▶ [WHAT YOU ARE ASKED TO DO]
Once the line with "les règles de l'activité" is found in the entries below, print it and each following line exactly, stopping after the line with "Tổng Biên Tập: Vũ Đức Thuận"; print nothing else.

▶ [GIVEN DATA]

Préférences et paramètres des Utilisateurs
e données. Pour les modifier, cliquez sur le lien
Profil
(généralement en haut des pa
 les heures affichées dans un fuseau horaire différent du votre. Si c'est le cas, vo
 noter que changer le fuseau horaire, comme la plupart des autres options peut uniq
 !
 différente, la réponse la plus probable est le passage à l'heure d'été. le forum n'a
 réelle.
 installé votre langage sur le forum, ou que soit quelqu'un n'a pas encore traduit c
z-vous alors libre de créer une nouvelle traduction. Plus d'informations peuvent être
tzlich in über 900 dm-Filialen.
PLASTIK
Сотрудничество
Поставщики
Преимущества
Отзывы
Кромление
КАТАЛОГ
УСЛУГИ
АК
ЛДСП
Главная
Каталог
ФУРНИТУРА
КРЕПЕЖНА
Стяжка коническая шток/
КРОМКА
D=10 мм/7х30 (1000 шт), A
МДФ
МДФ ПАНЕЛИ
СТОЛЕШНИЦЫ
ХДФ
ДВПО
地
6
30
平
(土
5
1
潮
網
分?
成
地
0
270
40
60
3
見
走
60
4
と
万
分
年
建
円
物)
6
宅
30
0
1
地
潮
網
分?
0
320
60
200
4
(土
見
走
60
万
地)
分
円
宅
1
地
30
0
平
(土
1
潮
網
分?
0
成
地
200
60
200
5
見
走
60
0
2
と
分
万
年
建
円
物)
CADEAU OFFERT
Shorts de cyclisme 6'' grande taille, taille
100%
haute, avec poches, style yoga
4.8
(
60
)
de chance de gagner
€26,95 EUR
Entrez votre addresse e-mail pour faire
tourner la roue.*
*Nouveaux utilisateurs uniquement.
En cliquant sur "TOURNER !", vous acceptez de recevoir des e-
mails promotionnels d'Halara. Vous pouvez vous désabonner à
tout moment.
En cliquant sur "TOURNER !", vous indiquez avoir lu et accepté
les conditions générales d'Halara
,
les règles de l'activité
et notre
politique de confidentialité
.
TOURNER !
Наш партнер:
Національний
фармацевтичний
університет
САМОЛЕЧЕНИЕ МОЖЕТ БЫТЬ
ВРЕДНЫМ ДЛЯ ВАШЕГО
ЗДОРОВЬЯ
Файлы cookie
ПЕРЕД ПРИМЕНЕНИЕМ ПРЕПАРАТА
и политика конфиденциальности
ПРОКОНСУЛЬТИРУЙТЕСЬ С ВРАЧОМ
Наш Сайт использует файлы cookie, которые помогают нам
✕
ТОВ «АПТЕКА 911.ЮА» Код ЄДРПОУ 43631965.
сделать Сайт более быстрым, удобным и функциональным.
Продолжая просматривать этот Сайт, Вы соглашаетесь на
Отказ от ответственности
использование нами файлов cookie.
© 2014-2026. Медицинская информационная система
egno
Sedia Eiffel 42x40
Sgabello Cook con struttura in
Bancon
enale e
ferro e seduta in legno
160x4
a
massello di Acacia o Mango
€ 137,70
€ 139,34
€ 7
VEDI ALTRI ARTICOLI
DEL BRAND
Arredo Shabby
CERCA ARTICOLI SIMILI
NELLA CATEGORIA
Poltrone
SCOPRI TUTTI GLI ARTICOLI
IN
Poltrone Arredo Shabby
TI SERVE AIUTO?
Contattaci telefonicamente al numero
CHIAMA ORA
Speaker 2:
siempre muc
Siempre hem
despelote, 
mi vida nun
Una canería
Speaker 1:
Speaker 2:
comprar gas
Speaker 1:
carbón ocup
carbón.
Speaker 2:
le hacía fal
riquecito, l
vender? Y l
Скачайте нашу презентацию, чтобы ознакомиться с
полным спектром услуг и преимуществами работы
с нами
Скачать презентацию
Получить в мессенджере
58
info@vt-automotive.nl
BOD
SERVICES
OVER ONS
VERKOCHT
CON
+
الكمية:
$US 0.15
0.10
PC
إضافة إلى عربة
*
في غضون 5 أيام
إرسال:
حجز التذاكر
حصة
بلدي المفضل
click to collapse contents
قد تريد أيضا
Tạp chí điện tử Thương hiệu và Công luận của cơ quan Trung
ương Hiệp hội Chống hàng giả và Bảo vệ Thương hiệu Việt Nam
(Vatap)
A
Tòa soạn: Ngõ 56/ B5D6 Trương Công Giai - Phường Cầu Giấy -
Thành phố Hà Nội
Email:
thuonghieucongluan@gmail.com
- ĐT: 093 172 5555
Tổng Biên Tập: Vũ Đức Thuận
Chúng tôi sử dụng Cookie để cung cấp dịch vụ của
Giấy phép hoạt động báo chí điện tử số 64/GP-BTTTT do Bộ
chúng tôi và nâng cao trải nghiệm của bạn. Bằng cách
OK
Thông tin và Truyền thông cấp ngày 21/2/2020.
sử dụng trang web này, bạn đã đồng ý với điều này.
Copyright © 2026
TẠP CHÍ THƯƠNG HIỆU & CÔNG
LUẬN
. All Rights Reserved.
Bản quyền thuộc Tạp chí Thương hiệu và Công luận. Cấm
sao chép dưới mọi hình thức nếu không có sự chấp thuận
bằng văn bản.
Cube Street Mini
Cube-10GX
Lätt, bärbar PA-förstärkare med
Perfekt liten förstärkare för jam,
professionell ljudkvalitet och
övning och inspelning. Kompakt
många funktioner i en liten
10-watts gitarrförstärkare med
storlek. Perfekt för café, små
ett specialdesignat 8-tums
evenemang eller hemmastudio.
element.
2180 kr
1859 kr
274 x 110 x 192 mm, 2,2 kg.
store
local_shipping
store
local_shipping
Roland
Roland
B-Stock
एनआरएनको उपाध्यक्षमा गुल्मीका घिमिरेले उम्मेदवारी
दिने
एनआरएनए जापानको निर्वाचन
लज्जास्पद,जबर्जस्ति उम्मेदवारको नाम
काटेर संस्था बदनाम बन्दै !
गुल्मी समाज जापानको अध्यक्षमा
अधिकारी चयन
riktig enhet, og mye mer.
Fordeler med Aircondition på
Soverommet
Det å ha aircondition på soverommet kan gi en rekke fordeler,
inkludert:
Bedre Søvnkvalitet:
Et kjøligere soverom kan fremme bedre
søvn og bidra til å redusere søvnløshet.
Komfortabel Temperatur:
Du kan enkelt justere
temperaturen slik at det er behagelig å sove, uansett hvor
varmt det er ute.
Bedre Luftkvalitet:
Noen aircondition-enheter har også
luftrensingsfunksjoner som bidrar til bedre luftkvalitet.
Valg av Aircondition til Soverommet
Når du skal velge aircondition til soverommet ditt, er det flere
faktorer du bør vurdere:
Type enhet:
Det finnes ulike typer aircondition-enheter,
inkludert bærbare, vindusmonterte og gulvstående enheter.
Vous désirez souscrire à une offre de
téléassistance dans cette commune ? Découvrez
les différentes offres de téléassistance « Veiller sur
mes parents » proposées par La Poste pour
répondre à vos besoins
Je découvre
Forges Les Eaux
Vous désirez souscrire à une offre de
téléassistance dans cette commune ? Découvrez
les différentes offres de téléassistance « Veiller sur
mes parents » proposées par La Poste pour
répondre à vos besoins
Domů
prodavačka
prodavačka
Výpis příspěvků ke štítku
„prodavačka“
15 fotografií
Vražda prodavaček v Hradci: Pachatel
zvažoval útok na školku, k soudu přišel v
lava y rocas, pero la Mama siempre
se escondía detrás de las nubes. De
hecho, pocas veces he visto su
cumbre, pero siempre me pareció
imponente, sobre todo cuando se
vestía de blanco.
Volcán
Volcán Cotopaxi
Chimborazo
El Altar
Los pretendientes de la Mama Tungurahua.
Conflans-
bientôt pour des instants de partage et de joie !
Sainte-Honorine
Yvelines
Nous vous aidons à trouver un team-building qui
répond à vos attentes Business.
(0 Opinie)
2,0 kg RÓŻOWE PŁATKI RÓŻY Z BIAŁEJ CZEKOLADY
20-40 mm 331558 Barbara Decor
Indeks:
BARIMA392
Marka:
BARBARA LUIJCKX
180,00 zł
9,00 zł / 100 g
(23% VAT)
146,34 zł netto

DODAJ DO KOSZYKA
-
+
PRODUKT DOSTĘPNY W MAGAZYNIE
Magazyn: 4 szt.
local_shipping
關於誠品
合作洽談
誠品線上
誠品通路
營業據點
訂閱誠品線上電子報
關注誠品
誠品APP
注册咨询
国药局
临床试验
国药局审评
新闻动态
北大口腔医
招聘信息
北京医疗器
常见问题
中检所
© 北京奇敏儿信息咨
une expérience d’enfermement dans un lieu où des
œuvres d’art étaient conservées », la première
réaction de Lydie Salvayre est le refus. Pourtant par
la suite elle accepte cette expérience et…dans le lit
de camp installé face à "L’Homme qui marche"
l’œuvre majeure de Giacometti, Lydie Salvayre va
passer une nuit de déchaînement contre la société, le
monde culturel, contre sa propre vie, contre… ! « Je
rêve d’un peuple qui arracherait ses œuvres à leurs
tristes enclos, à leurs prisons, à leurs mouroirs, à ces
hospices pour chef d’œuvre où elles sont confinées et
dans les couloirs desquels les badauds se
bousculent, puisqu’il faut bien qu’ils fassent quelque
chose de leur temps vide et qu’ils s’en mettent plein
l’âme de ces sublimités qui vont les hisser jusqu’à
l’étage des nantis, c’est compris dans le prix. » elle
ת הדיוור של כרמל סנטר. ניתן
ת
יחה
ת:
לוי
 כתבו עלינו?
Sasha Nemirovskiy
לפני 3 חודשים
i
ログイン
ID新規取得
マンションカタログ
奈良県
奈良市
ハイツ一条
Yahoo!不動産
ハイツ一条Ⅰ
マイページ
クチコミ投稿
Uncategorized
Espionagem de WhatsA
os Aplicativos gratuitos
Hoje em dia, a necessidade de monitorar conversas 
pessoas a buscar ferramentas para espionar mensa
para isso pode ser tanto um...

▶ [EXPECTED ANSWER]
les règles de l'activité
et notre
politique de confidentialité
.
TOURNER !
Наш партнер:
Національний
фармацевтичний
університет
САМОЛЕЧЕНИЕ МОЖЕТ БЫТЬ
ВРЕДНЫМ ДЛЯ ВАШЕГО
ЗДОРОВЬЯ
Файлы cookie
ПЕРЕД ПРИМЕНЕНИЕМ ПРЕПАРАТА
и политика конфиденциальности
ПРОКОНСУЛЬТИРУЙТЕСЬ С ВРАЧОМ
Наш Сайт использует файлы cookie, которые помогают нам
✕
ТОВ «АПТЕКА 911.ЮА» Код ЄДРПОУ 43631965.
сделать Сайт более быстрым, удобным и функциональным.
Продолжая просматривать этот Сайт, Вы соглашаетесь на
Отказ от ответственности
использование нами файлов cookie.
© 2014-2026. Медицинская информационная система
egno
Sedia Eiffel 42x40
Sgabello Cook con struttura in
Bancon
enale e
ferro e seduta in legno
160x4
a
massello di Acacia o Mango
€ 137,70
€ 139,34
€ 7
VEDI ALTRI ARTICOLI
DEL BRAND
Arredo Shabby
CERCA ARTICOLI SIMILI
NELLA CATEGORIA
Poltrone
SCOPRI TUTTI GLI ARTICOLI
IN
Poltrone Arredo Shabby
TI SERVE AIUTO?
Contattaci telefonicamente al numero
CHIAMA ORA
Speaker 2:
siempre muc
Siempre hem
despelote, 
mi vida nun
Una canería
Speaker 1:
Speaker 2:
comprar gas
Speaker 1:
carbón ocup
carbón.
Speaker 2:
le hacía fal
riquecito, l
vender? Y l
Скачайте нашу презентацию, чтобы ознакомиться с
полным спектром услуг и преимуществами работы
с нами
Скачать презентацию
Получить в мессенджере
58
info@vt-automotive.nl
BOD
SERVICES
OVER ONS
VERKOCHT
CON
+
الكمية:
$US 0.15
0.10
PC
إضافة إلى عربة
*
في غضون 5 أيام
إرسال:
حجز التذاكر
حصة
بلدي المفضل
click to collapse contents
قد تريد أيضا
Tạp chí điện tử Thương hiệu và Công luận của cơ quan Trung
ương Hiệp hội Chống hàng giả và Bảo vệ Thương hiệu Việt Nam
(Vatap)
A
Tòa soạn: Ngõ 56/ B5D6 Trương Công Giai - Phường Cầu Giấy -
Thành phố Hà Nội
Email:
thuonghieucongluan@gmail.com
- ĐT: 093 172 5555
Tổng Biên Tập: Vũ Đức Thuận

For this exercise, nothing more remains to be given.